They stopped being fun 10-15 years ago. Back then people started figuring out the new touch input for games which lead to many simple, but creative games.

Nowadays, it feels like there exists nothing noteworthy in this space. Most are just boring clones of clones of clones riddled with ads and other garbage. I was unable to find even one game worth installing on my phone the past few years.

I don't know what I am looking for at this point. I love casual games and play a lot on PC or my Steam Deck and it is so much easier to find something there which isn't just a cheap money grab.

[–] [email protected] 4 points 1 year ago* (last edited 1 year ago)

In my mobile I use only games from F-Droid (puzzles, boardgames) for in between. My wife use Eternium, a free single player RPG old school (Optional cosmetic buys in the game menu, no Pay2Win), very nice on Mobile (Gesture driven) and PC (Mouse, keyboard), infinite gameplay. In the stores and in Steam

[–] PK2 4 points 1 year ago

I prefer fixed place games. Just build a game that can't be moved from one location and all your worries are over.

[–] Monster96 4 points 1 year ago

Does the dolphin emulator count? I use it to play luigis mansion on my phone. But other than that the only real "mobile" game I play is runescape. Other than that I don't really see mobile gaming as, for the lack of a better word, "real" gaming. More just time passers as I wait for something or someone.

[–] [email protected] 3 points 1 year ago

Don't you have phones -Blizzard Rip never forget.
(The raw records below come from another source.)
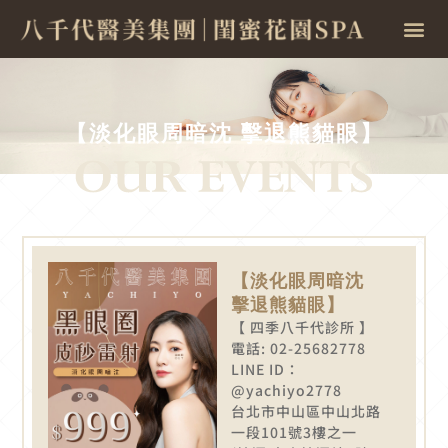
【淡化眼周暗沈 擊退熊貓眼】
【淡化眼周暗沈
擊退熊貓眼】
【 四季八千代診所 】
電話: 02-25682778
LINE ID：
@yachiyo2778
台北市中山區中山北路
一段101號3樓之一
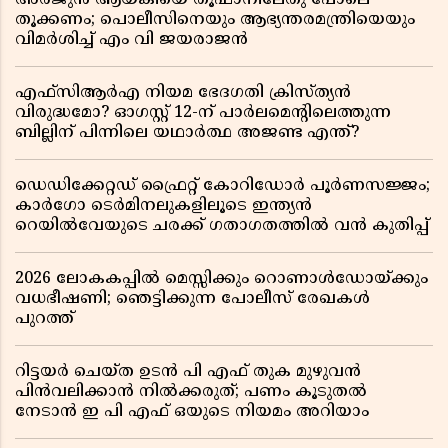
അർജുൻ ആയങ്കിയെ തൂഫാനിലേതു പോലെ
തൂക്കണം; പൊലീസിനെയും ആഭ്യന്തരമന്ത്രിയെയും
വിമർശിച്ച് എം വി ജയരാജൻ
എഫ്സിആർഎ നിയമ ഭേദഗതി ക്രിസ്ത്യൻ
വിരുദ്ധമോ? ഓഗസ്റ്റ് 12-ന് പാർലമെന്റിലെത്തുന്ന
ബില്ലിന് പിന്നിലെ യഥാർത്ഥ അജണ്ട എന്ത്?
ഡെഡിക്കേറ്റഡ് ഫ്രൈറ്റ് കോറിഡോർ പൂർണസജ്ജം;
കാർഗോ ടെർമിനലുകളിലൂടെ ഇന്ത്യൻ
റെയിൽവേയുടെ ചരക്ക് ഗതാഗതത്തിൽ വൻ കുതിപ്പ്
2026 ലോകകപ്പിൽ മെസ്സിക്കും റൊണാൾഡോയ്ക്കും
വധഭീഷണി; ഞെട്ടിക്കുന്ന പോലീസ് രേഖകൾ
പുറത്ത്
റിട്ടയർ ചെയ്ത ഉടൻ പി എഫ് തുക മുഴുവൻ
പിൻവലിക്കാൻ നിൽക്കരുത്; പണം കൂടുതൽ
നേടാൻ ഇ പി എഫ് ഒയുടെ നിയമം അറിയാം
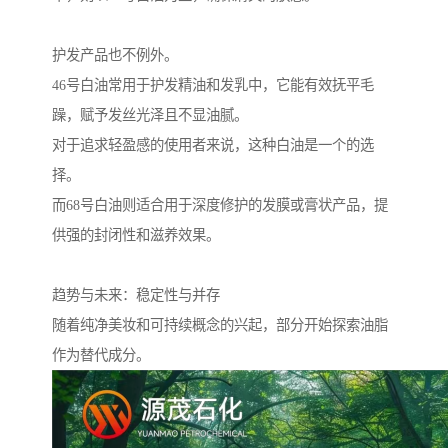
护发产品也不例外。
46号白油常用于护发精油和发乳中，它能有效抚平毛
躁，赋予发丝光泽且不显油腻。
对于追求轻盈感的使用者来说，这种白油是一个的选
择。
而68号白油则适合用于深度修护的发膜或膏状产品，提
供强的封闭性和滋养效果。
趋势与未来：稳定性与并存
随着纯净美妆和可持续概念的兴起，部分开始探索油脂
作为替代成分。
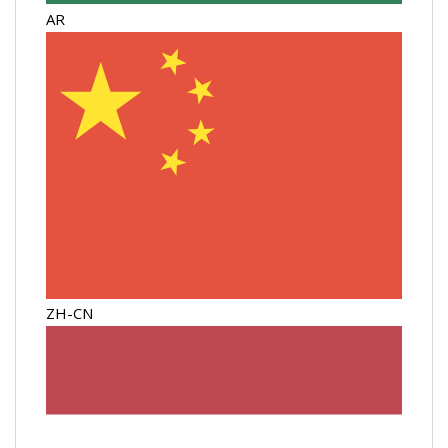
AR
ZH-CN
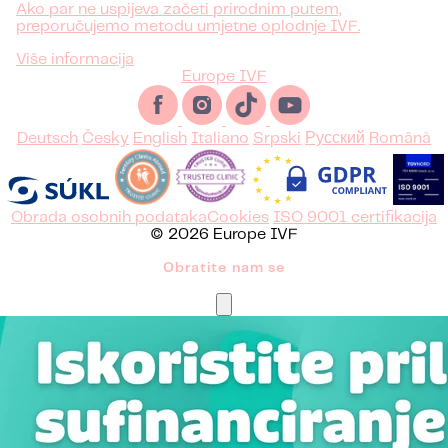
Ako par ne uspijeva začeti prirodnim putem,
preporučujemo metodu umjetne oplodnje IVF.
Više informacija
Europe IVF
Deutsch
Česky
English
Italiano
Srpski
Русский
Română
Obrada osobnih podataka
Cookies
ISO 9001 certifikacija
© 2026 Europe IVF
Obratite nam se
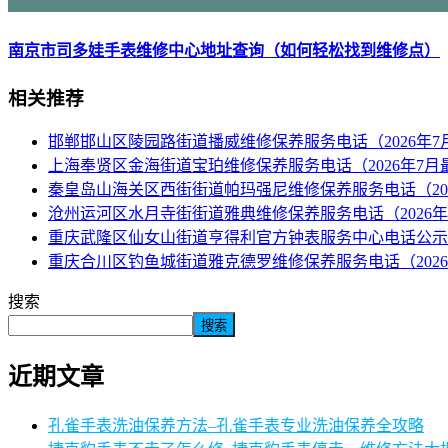
南京市司多娃手表维修中心地址查询（如何轻松找到维修点）
相关推荐
邯郸邯山区陵园路街道播威维修保养服务电话（2026年7
上海奉贤区金海街道宝珀维修保养服务电话（2026年7月
秦皇岛山海关区西街街道帕玛强尼维修保养服务电话（20
沧州运河区水月寺街街道雅典维修保养服务电话（2026年
重庆武隆区仙女山街道亨得利官方钟表服务中心电话公示（
重庆合川区钓鱼城街道雅克德罗维修保养服务电话（2026
搜索
搜索
近期文章
孔雀手表洗油保养方法–孔雀手表专业洗油保养全攻略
[–] the16bitgamer 3 points 1 year ago

I've wrestled with Mobile games for years. As a player, I love the idea of playing games on my phone. But most phones games outside of flash like games (Angry Birds) weren't fun.

So I tried to make them myself.

After 5 years of trial and error my conclusion was thus. Phones are a bad platform for games. Not because they aren't capable, they are extremely capable. But because they have no proper inputs.

Games are built for the common input method. PC games have a keyboard and mouse mode. Console games are built with a controller. And mobile games need to use touch.

The problem with touch, is that it's a bad input method for all games. Very good for simple visual games, but for the rest, you are touching a textureless, featureless, tiny surface, with no tactile feedback. This means that anything more complicated than angry birds or bejeweled will be difficult to play if it doesn't play itself.

It's possible to make games for phones. But due to the design constraints, the game needs to be simple, or not time dependent. Strategy games, puzzle games, board games will work, but action games, or shooters are doomed to be worse than their competitors on non-mobile platforms.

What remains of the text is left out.